** Opening ENTRIES SUPPLIED block **

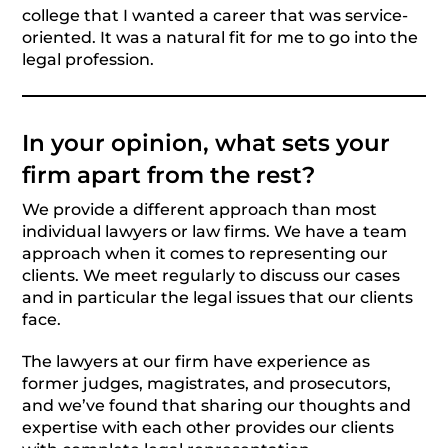
college that I wanted a career that was service-
oriented. It was a natural fit for me to go into the
legal profession.
In your opinion, what sets your
firm apart from the rest?
We provide a different approach than most
individual lawyers or law firms. We have a team
approach when it comes to representing our
clients. We meet regularly to discuss our cases
and in particular the legal issues that our clients
face.
The lawyers at our firm have experience as
former judges, magistrates, and prosecutors,
and we’ve found that sharing our thoughts and
expertise with each other provides our clients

** Closing ENTRIES SUPPLIED block **

_WHAT IS REQUIRED:_
Could you copy each line from the listing that has the word "legal" in it?

_REPLY:_
legal profession.
and in particular the legal issues that our clients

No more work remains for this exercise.